[Stored dataset items]
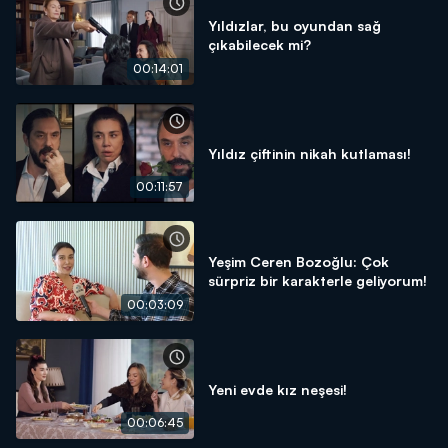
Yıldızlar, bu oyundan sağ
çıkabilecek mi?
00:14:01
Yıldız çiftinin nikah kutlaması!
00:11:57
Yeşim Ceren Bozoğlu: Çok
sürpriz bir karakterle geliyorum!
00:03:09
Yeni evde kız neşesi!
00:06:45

WHAT TO PRODUCE:
The records above should be repeated exactly, with no pictures in the copy.

EXERCISE ANSWER:
Yıldızlar, bu oyundan sağ
çıkabilecek mi?
00:14:01
Yıldız çiftinin nikah kutlaması!
00:11:57
Yeşim Ceren Bozoğlu: Çok
sürpriz bir karakterle geliyorum!
00:03:09
Yeni evde kız neşesi!
00:06:45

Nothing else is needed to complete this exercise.